The data:
—————

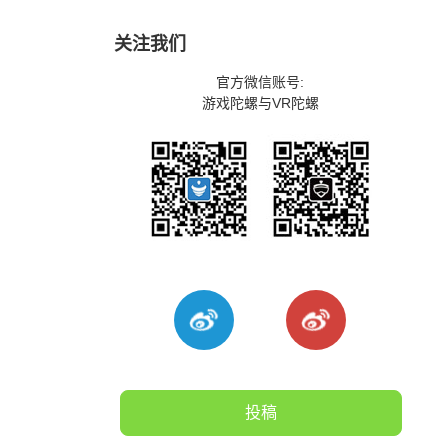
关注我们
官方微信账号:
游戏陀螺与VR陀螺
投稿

—————

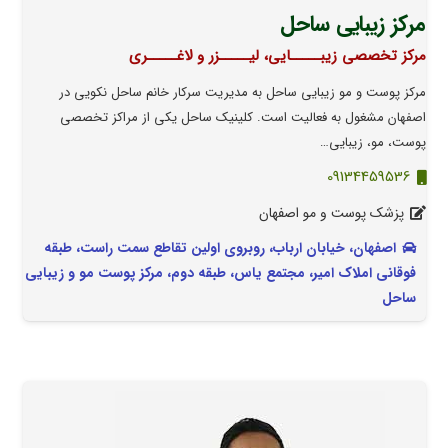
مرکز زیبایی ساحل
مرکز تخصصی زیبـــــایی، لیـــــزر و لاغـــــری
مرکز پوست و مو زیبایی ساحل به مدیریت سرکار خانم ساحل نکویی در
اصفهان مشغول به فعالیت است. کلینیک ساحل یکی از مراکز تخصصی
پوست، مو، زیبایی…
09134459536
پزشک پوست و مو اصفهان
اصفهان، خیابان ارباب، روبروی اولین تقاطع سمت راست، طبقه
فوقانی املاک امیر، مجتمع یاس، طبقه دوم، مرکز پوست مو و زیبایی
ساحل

—————

Work request: The response must give every line from the material above that holds the string "تخصصی".

Answer space:
مرکز تخصصی زیبـــــایی، لیـــــزر و لاغـــــری
اصفهان مشغول به فعالیت است. کلینیک ساحل یکی از مراکز تخصصی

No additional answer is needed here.